American casual dining franchise

Lee's Famous Recipe Chicken is a quick service restaurant franchise founded in 1966 specializing in chicken, homestyle sides, and biscuits.

==History==
After the sale of KFC in 1964, Lee Cummings (the nephew of KFC founder Colonel Harland Sanders) began developing his recipe, later to be known as "Famous Recipe." In 1966, Cummings, along with Harold Omer, started "Harold's Take-Home" in Lima, Ohio, where Cummings first introduced his Famous Recipe Chicken. Later that year, Cummings opened the restaurant's first franchise in Columbus, Ohio. Locations in Springfield, Dayton, and Cincinnati, Ohio, followed in the coming years, as well as a unit in Kalamazoo, Michigan.

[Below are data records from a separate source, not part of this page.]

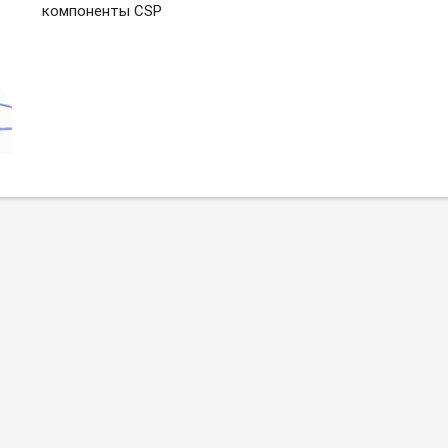
компоненты CSP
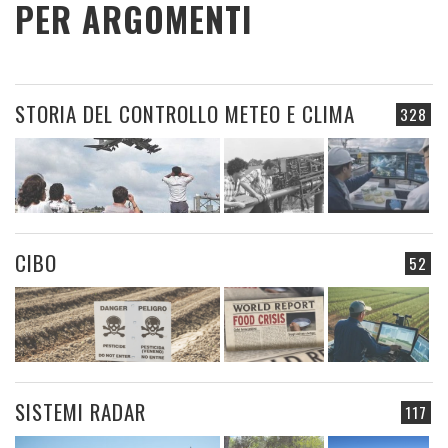
PER ARGOMENTI
STORIA DEL CONTROLLO METEO E CLIMA
328
CIBO
52
SISTEMI RADAR
117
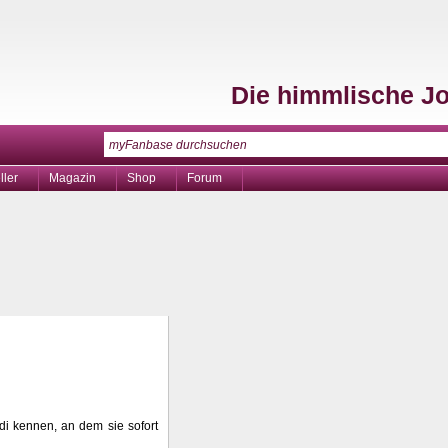
Die himmlische J
ller
Magazin
Shop
Forum
di kennen, an dem sie sofort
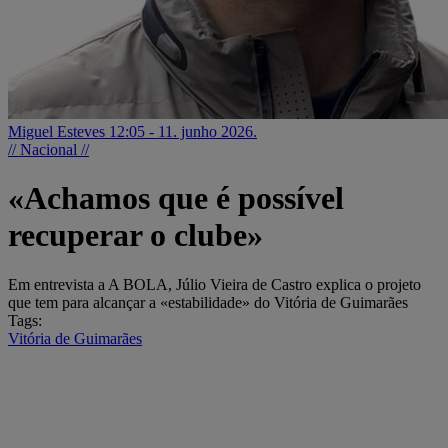
Miguel Esteves
12:05 - 11. junho 2026.
// Nacional //
«Achamos que é possível
recuperar o clube»
Em entrevista a A BOLA, Júlio Vieira de Castro explica o projeto
que tem para alcançar a «estabilidade» do Vitória de Guimarães
Tags:
Vitória de Guimarães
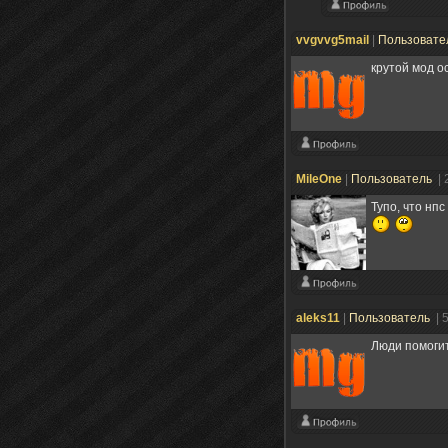
vvgvvg5mail
|
Пользовате
крутой мод о
MileOne
|
Пользователь
| 
Тупо, что нп
aleks11
|
Пользователь
| 
Люди помогит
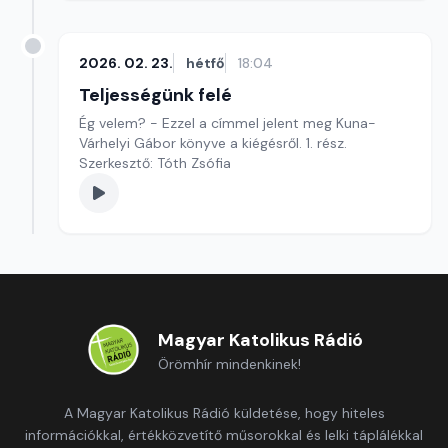
2026. 02. 23.
hétfő
18:04
Teljességünk felé
Ég velem? - Ezzel a címmel jelent meg Kuna-
Várhelyi Gábor könyve a kiégésről. 1. rész.
Szerkesztő: Tóth Zsófia
Magyar Katolikus Rádió
Örömhír mindenkinek!
A Magyar Katolikus Rádió küldetése, hogy hiteles
információkkal, értékközvetítő műsorokkal és lelki táplálékkal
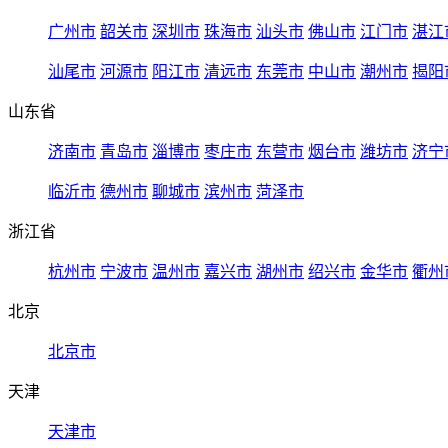
广州市
韶关市
深圳市
珠海市
汕头市
佛山市
江门市
湛江
汕尾市
河源市
阳江市
清远市
东莞市
中山市
潮州市
揭阳
山东省
济南市
青岛市
淄博市
枣庄市
东营市
烟台市
潍坊市
济宁
临沂市
德州市
聊城市
滨州市
菏泽市
浙江省
杭州市
宁波市
温州市
嘉兴市
湖州市
绍兴市
金华市
衢州
北京
北京市
天津
天津市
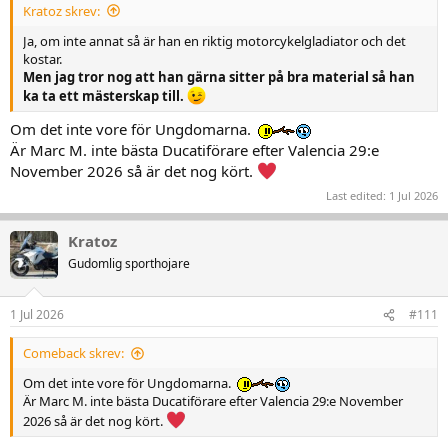
:
Kratoz skrev:
Ja, om inte annat så är han en riktig motorcykelgladiator och det
kostar.
Men jag tror nog att han gärna sitter på bra material så han
ka ta ett mästerskap till.
Om det inte vore för Ungdomarna.
Är Marc M. inte bästa Ducatiförare efter Valencia 29:e
November 2026 så är det nog kört.
Last edited:
1 Jul 2026
Kratoz
Gudomlig sporthojare
1 Jul 2026
#111
Comeback skrev:
Om det inte vore för Ungdomarna.
Är Marc M. inte bästa Ducatiförare efter Valencia 29:e November
2026 så är det nog kört.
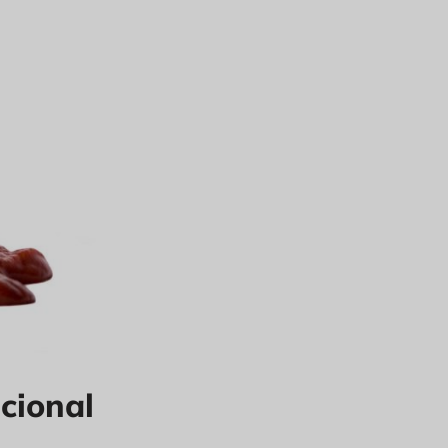
cional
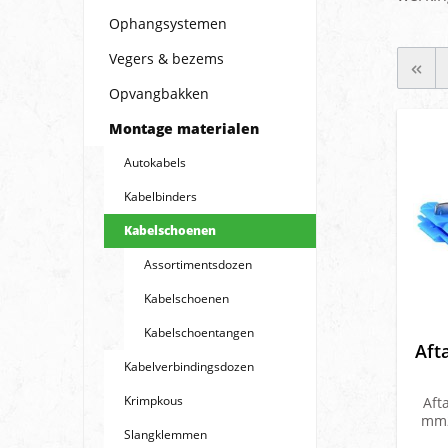
Ophangsystemen
Vegers & bezems
Opvangbakken
Montage materialen
Autokabels
Kabelbinders
Kabelschoenen
Assortimentsdozen
Kabelschoenen
Kabelschoentangen
Aft
Kabelverbindingsdozen
Krimpkous
Aft
mm2
Slangklemmen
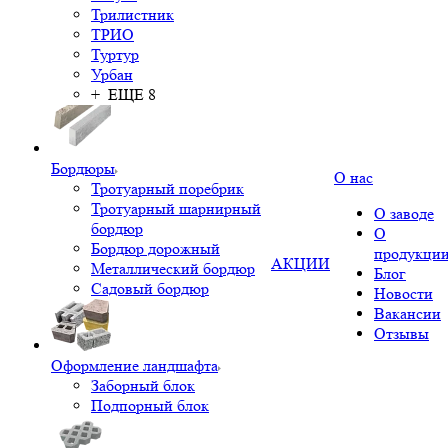
Трилистник
ТРИО
Туртур
Урбан
+ ЕЩЕ 8
Бордюры
О нас
Тротуарный поребрик
Тротуарный шарнирный
О заводе
бордюр
О
Бордюр дорожный
продукци
АКЦИИ
Металлический бордюр
Блог
Садовый бордюр
Новости
Вакансии
Отзывы
Оформление ландшафта
Заборный блок
Подпорный блок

In 1981, Cummings sold the chain to Shoney's Restaurants in Nashville, Tennessee. He died in 2002 at the age of 80. Shoney's continued to operate Lee's along with their own Captain D's and Shoney's Restaurants until 1995, when Lee's was sold to RTM Restaurant Group in Atlanta, Georgia.

In May 2003, the chain had 29 company-owned locations and 125 franchised locations. In October 2003, Lee's Famous Recipes Inc. purchased the chain from RTM. In April 2013, Famous Recipe Group LLC purchased the chain from Lee's Famous Recipes, Inc.

In June 2021, Famous Recipe Group, LLC, brand owner of Lee's Famous Recipe Chicken, agreed to sell the brand to LFR Chicken, LLC a new entity backed by Artemis Lane Partners.